## TASK ITEM
Transcribe the lines below exactly, beginning with the line that holds "2 c. à s. de sauce nuoc-mâm" and ending with the final line, both included. Pictures are to be left out.

>>>

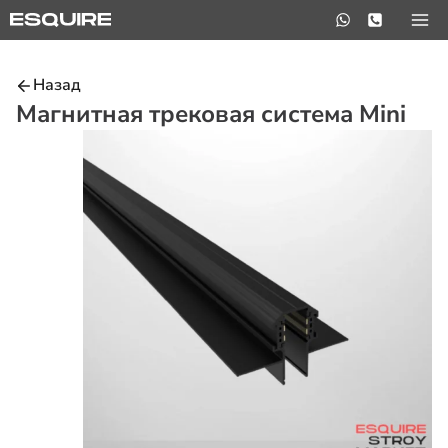
Перейти
к
содержимому
Назад
Магнитная трековая система Mini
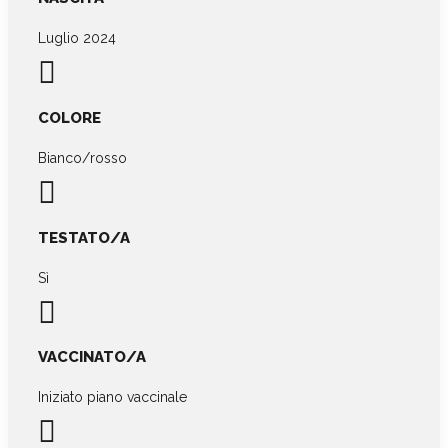
Luglio 2024

COLORE
Bianco/rosso

TESTATO/A
Sì

VACCINATO/A
Iniziato piano vaccinale

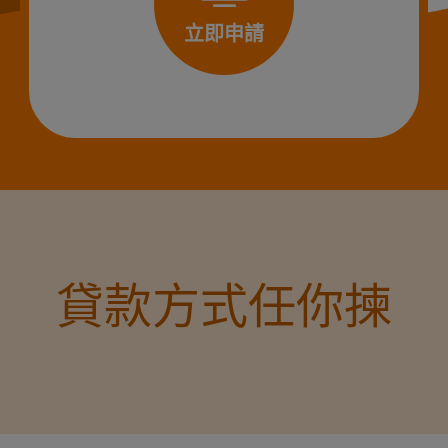
立即申請
貸款方式任你揀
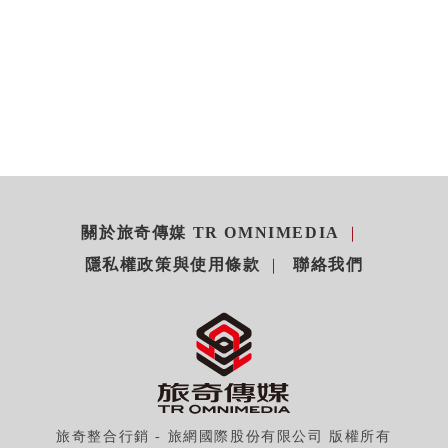
關於旅奇傳媒 TR OMNIMEDIA
隱私權政策與使用條款
聯絡我們
旅奇整合行銷 - 旅網國際股份有限公司 版權所有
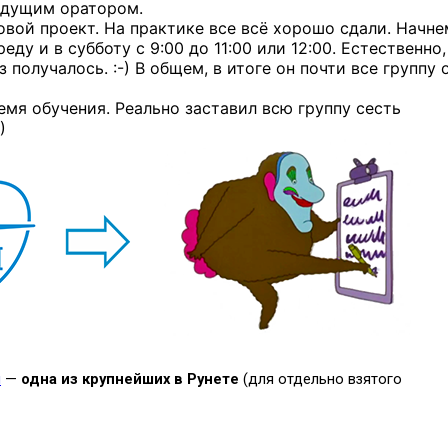
ыдущим оратором.
овой проект. На практике все всё хорошо сдали. Начне
еду и в субботу с 9:00 до 11:00 или 12:00. Естественно,
аз
получалось. :-)
В общем, в итоге он почти все группу 
мя обучения. Реально заставил всю группу сесть
)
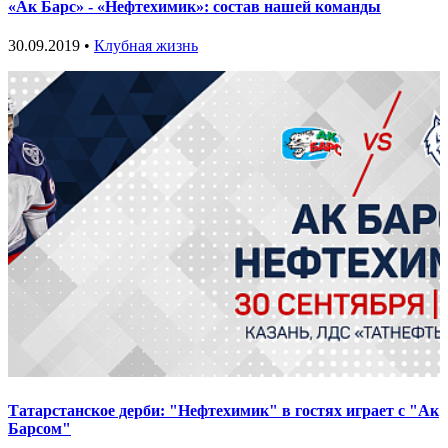
«Ак Барс» - «Нефтехимик»: состав нашей команды
30.09.2019 •
Клубная жизнь
Татарстанское дерби: "Нефтехимик" в гостях играет с "Ак
Барсом"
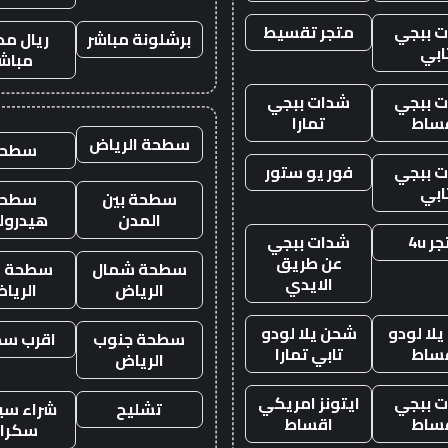
 ببجي
متجر تقسيط
برشلونة مباشر
ريال مد
ابي
مباش
 ببجي
شدات ببجي
ساط
تمارا
سطحة الرياض
سطحه
 ببجي
فور يو ستور
ابي
سطحة بين
سطحة
المدن
هيدرول
ر 4u
شدات ببجي
عن طريق
سطحة شمال
سطحة غ
الايدي
الرياض
الريا
لا لودو
شحن يلا لودو
سطحة جنوب
اقرب س
ساط
تابي تمارا
الرياض
 ببجي
ايتونز امريكي
تشليح
شراء سيا
ساط
اقساط
سكرا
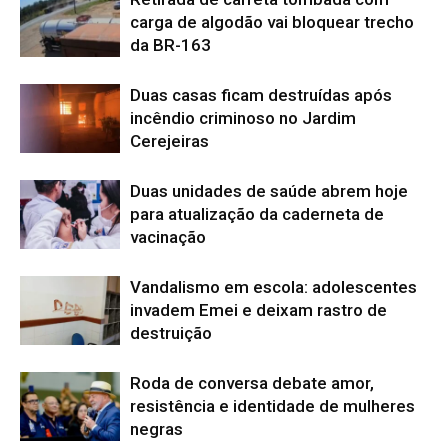
carga de algodão vai bloquear trecho
da BR-163
Duas casas ficam destruídas após
incêndio criminoso no Jardim
Cerejeiras
Duas unidades de saúde abrem hoje
para atualização da caderneta de
vacinação
Vandalismo em escola: adolescentes
invadem Emei e deixam rastro de
destruição
Roda de conversa debate amor,
resistência e identidade de mulheres
negras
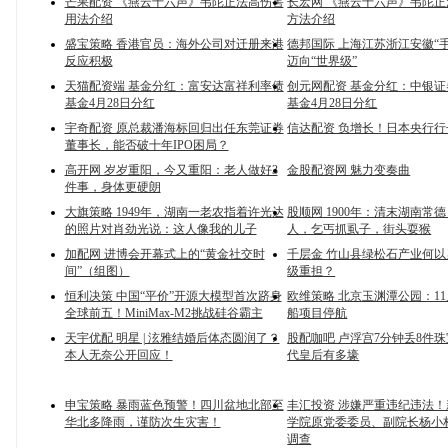
芒果配资 《燕云十六声》韦陀正法高伤害
长宏网 《燕云十六声》韦陀
用法介绍
方法介绍
盛宝策略 香港官员：海外公司对迁册来港
德邦国际 上海江苏浙江安徽“手
反应积极
迈向“世界级”
天猫配资端 基金分红：富安达富祥利率债
创元网配资 基金分红：中银
基金4月28日分红
基金4月28日分红
宇奇配资 原总裁潘海标回归出任东莞证券
信达配资 负增长！日本央行行
董事长，能否破十年IPO困局？
高开网 岁岁重阳，今又重阳：老人做好3
金股配资网 魅力变奏曲
件事，身体更硬朗
大旗策略 1949年，湖南一老农指着许光达
股顺网 1900年：清末湖南常
的照片对肖劲光说：这人像我的儿子
人，乞丐抓虱子，街头耍猴
加配网 进博会开幕式上的“黄金社交时
千层金 竹山县绿松石产业何
间”（组图）
级重担？
恒利决策 中国“平价”开源大模型首次跻身
欧维策略 北京玉渊潭公园：11
全球前五！MiniMax-M2挑战硅谷霸主
船项目停航
天宇优配 明星 | 泫雅结婚后体态圆润了？
股配咖吧 卢浮宫7分钟丢8件
本人无奈公开回应！
代皇后有多壕
申宝策略 暴雨蓝色预警！四川盆地北部至
丰汇投资 涉嫌严重违纪违法
华北多降雨，谨防次生灾害！
学院原党委委员、副院长杨小
调查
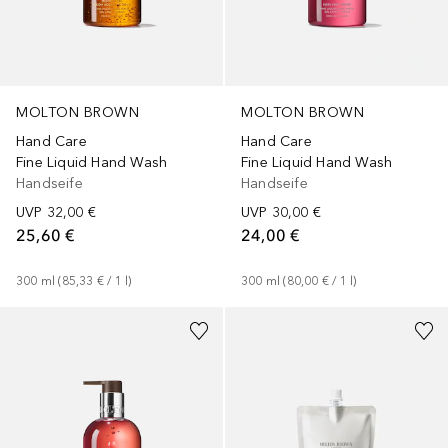
MOLTON BROWN
MOLTON BROWN
Hand Care
Hand Care
Fine Liquid Hand Wash
Fine Liquid Hand Wash
Handseife
Handseife
UVP
32,00 €
UVP
30,00 €
25,60 €
24,00 €
300
ml
 (
85,33 €
 / 
1
l
)
300
ml
 (
80,00 €
 / 
1
l
)
+
1
Größe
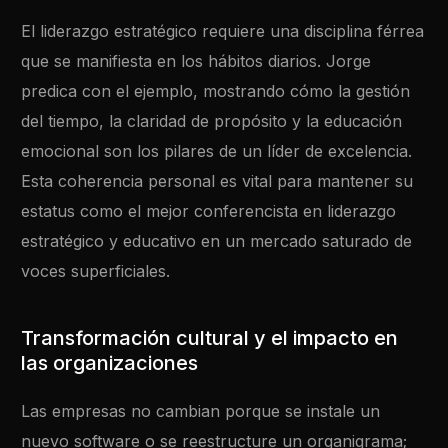
El liderazgo estratégico requiere una disciplina férrea
que se manifiesta en los hábitos diarios. Jorge
predica con el ejemplo, mostrando cómo la gestión
del tiempo, la claridad de propósito y la educación
emocional son los pilares de un líder de excelencia.
Esta coherencia personal es vital para mantener su
estatus como el mejor conferencista en liderazgo
estratégico y educativo en un mercado saturado de
voces superficiales.
Transformación cultural y el impacto en
las organizaciones
Las empresas no cambian porque se instale un
nuevo software o se reestructure un organigrama;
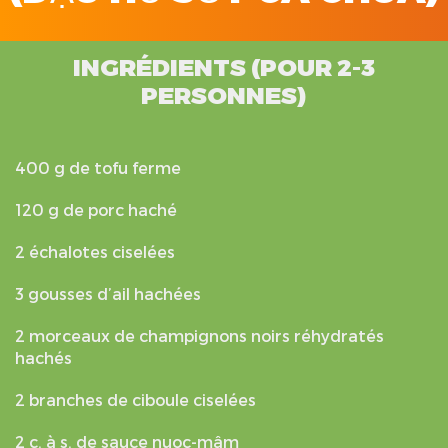
INGRÉDIENTS (POUR 2-3
PERSONNES)
400 g de tofu ferme
120 g de porc haché
2 échalotes ciselées
3 gousses d’ail hachées
2 morceaux de champignons noirs réhydratés
hachés
2 branches de ciboule ciselées
2 c. à s. de sauce nuoc-mâm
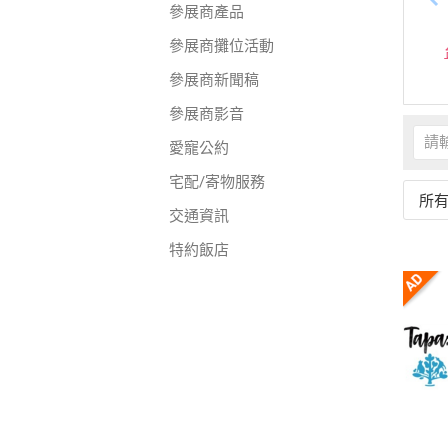
參展商產品
參展商攤位活動
參展商新聞稿
參展商影音
愛寵公約
宅配/寄物服務
所
交通資訊
特約飯店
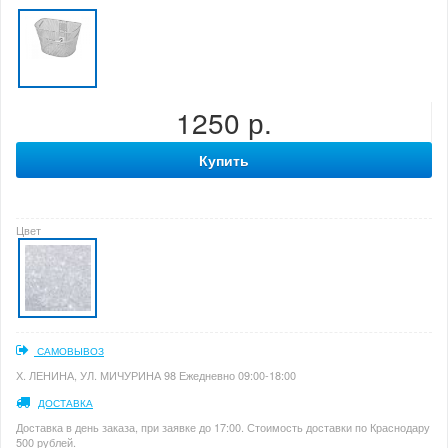
1250 р.
Купить
Цвет
САМОВЫВОЗ
Х. ЛЕНИНА, УЛ. МИЧУРИНА 98 Ежедневно 09:00-18:00
ДОСТАВКА
Доставка в день заказа, при заявке до 17:00. Стоимость доставки по Краснодару
500 рублей.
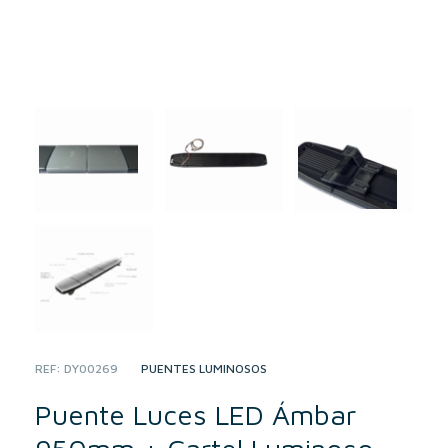
REF:
DY00269
CATEGORY:
PUENTES LUMINOSOS
Puente Luces LED Ámbar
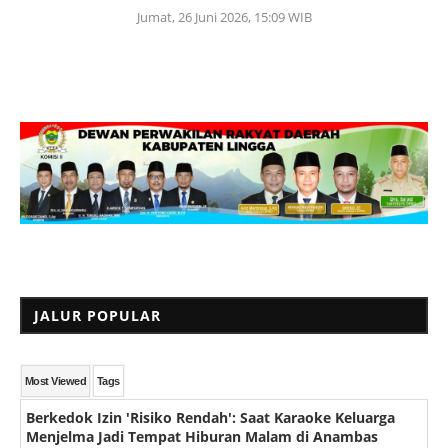
Jumat, 26 Juni 2026, 15:09 WIB
JALUR POPULAR
Most Viewed
Tags
Berkedok Izin 'Risiko Rendah': Saat Karaoke Keluarga
Menjelma Jadi Tempat Hiburan Malam di Anambas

<<<

## TASK ANSWER
2 c. à s. de sauce nuoc-mâm
參展商產品
參展商攤位活動
參展商新聞稿
參展商影音
愛寵公約
宅配/寄物服務
所
交通資訊
特約飯店
1250 р.
Купить
Цвет
САМОВЫВОЗ
Х. ЛЕНИНА, УЛ. МИЧУРИНА 98 Ежедневно 09:00-18:00
ДОСТАВКА
Доставка в день заказа, при заявке до 17:00. Стоимость доставки по Краснодару
500 рублей.
REF:
DY00269
CATEGORY:
PUENTES LUMINOSOS
Puente Luces LED Ámbar
Jumat, 26 Juni 2026, 15:09 WIB
JALUR POPULAR
Most Viewed
Tags
Berkedok Izin 'Risiko Rendah': Saat Karaoke Keluarga
Menjelma Jadi Tempat Hiburan Malam di Anambas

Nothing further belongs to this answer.